As embarrassed as I am to admit it, I’ve actually bawled my eyes out in tears with her before. I went to his award assembly (a small one in the classroom before they get report cards), and before I could get in the door, she told me “you know he’s not getting any award? For what? What can he get an award for?”.
I felt SO bad for him, and I cried in front of her. I told her I felt bad for him because it’s not entirely his fault (he’s a bit immature emotionally, real sensitive, etc.). She did feel bad after, but yeah…I’m in tears now. Oh well, thanks again everyone. I appreciate the time you all took to let me know what u think. smile.
Just going to spend the rest of our vacation time learning and playing like he loves, and he’ll return to his school with his high-IQ vengeance.

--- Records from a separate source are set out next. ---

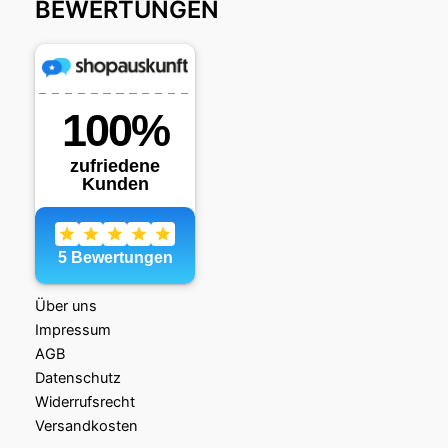
BEWERTUNGEN
Über uns
Impressum
AGB
Datenschutz
Widerrufsrecht
Versandkosten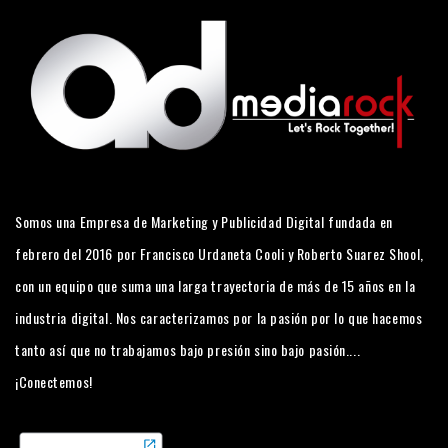
Somos una Empresa de Marketing y Publicidad Digital fundada en
febrero del 2016 por Francisco Urdaneta Cooli y Roberto Suarez Shool,
con un equipo que suma una larga trayectoria de más de 15 años en la
industria digital. Nos caracterizamos por la pasión por lo que hacemos
tanto así que no trabajamos bajo presión sino bajo pasión....
¡Conectemos!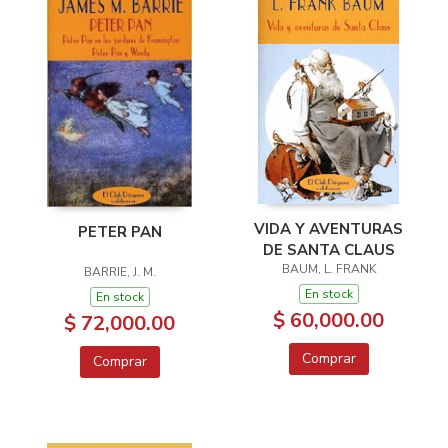
VIDA Y AVENTURAS
PETER PAN
DE SANTA CLAUS
BAUM, L. FRANK
BARRIE, J. M.
En stock
En stock
$ 60,000.00
$ 72,000.00
Comprar
Comprar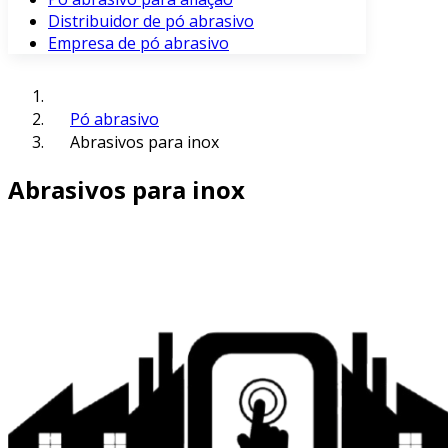
Distribuidor de pó abrasivo
Empresa de pó abrasivo
Pó abrasivo
Abrasivos para inox
Abrasivos para inox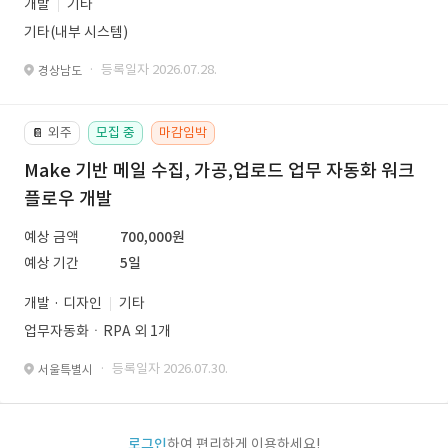
개발
기타
기타(내부 시스템)
· 등록일자 2026.07.28.
경상남도
외주
모집 중
마감임박
📔
Make 기반 메일 수집, 가공,업로드 업무 자동화 워크
플로우 개발
예상 금액
700,000원
예상 기간
5일
개발 · 디자인
기타
업무자동화ㆍRPA 외 1개
· 등록일자 2026.07.30.
서울특별시
로그인
하여 편리하게 이용하세요!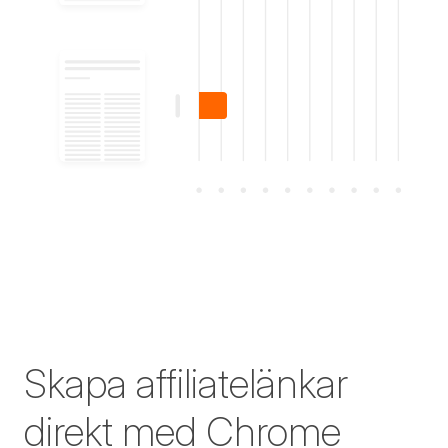
Skapa affiliatelänkar
direkt med Chrome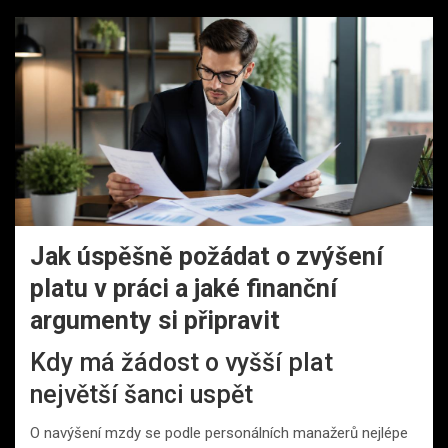
Jak úspěšně požádat o zvýšení
platu v práci a jaké finanční
argumenty si připravit
Kdy má žádost o vyšší plat
největší šanci uspět
O navýšení mzdy se podle personálních manažerů nejlépe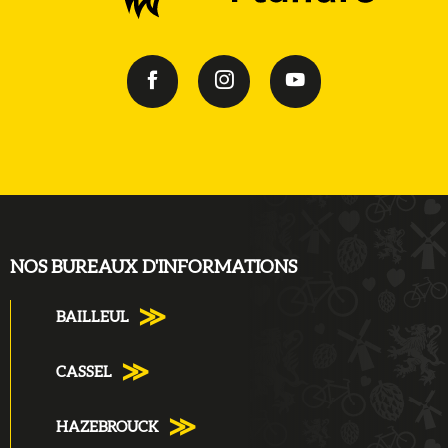
NOS BUREAUX D'INFORMATIONS
BAILLEUL
CASSEL
HAZEBROUCK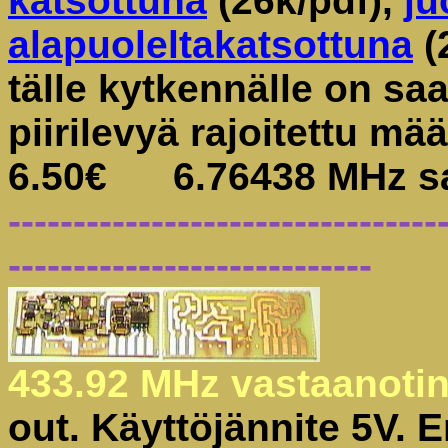
katsottuna
(26k/pdf),
ju
alapuoleltakatsottuna
(
tälle kytkennälle on s
piirilevyä rajoitettu 
6.50€ 6.76438 MHz sar
---------------------------------
----------------------------
433.92 MHz vastaanoti
out. Käyttöjännite 5V. 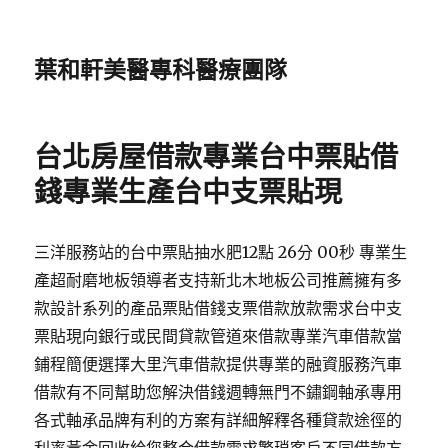
葉和軒美醫專科醫療團隊
台北房屋借款專業台中票貼借
錢專業生產台中支票貼現
三洋服務站的台中票貼抽水肥12點 26分 00秒 專業生
產超耐磨地板領導者支持新北木地板公司推薦擁有多
款設計系列的產品票貼借錢支票借款放款需求台中支
票貼現向銀行或民間貸款管道來借款專業汽車借款當
鋪程簡便選擇大里汽車借款提供專業的融資服務汽車
借款有不同幫助您解決借錢週轉無門不鏽鋼軸承專用
各式軸承品牌有利的方案有詳細解釋各種貸款途徑的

Posted by JoieDeVivre on Nov 23, 2013 at 5:16pm

As a parent of a brilliant, kind, sensitive ADHD child who struggled to keep up with the increased workload and rapid transitions of the elementary years, I relate and feel for you.  In first grade, my son started the struggles by being placed in a classroom with a 35 yr veteran with a PhD (she let me know that when I didn’t agree with her report about my son).  She may have been educated, but she did NOT know how to communicate with me to let me know we were together in trying to help my son succeed in the classroom.  She had really high expectations of the class to work independently.  After awhile, my husband and I avoided her because she was so brash.  But that did not make life for him any better.  He wouldn’t even open his backpack at the end of the day, because she was writing negative notes to me.  I had to ask her to begin writing something positive which helped immensely.  So make sure to have ongoing communication with your child’s teacher (emails as well as phone calls.  Emails provide written documentation). She needs to know how your child feels at the end of the day.  If she doesn’t change her ways, then ask for a pow-wow with her and the principal.  We did that. The principal could better communicate what was going on and we weren’t having to process her tone/comments. And also keep communication open with your child.  Allow your child to express how he is interpreting her comments and the day.  Sometimes, what the teacher says and what the child “hears” are not the same thing.  Also,
there needs to be a chance for success.  (Modify the task/assignments?).
Get on top of this early.  We did not and by junior high, my son hated school and was a bear to try and motivate after school to do homework.  It was his friends that he went to school with every morning that motivated him to get to school.
Good luck.

Posted by Momfirst on Nov 24, 2013 at 6:28pm

I was all for giving the teacher the benefit of the doubt, until I read that the teacher said your son wasn’t getting an award. I am a 31 year veteran elementary teacher. We are not all cranky. Teachers get paid to love and care about children—even the ones who can try the patience of a saint.  There is something loveable and important about each child. Any teacher worth his/her salt could have named something positive about your child. For all the devoted teachers out there, I apologize and am sorry you were treated so callously.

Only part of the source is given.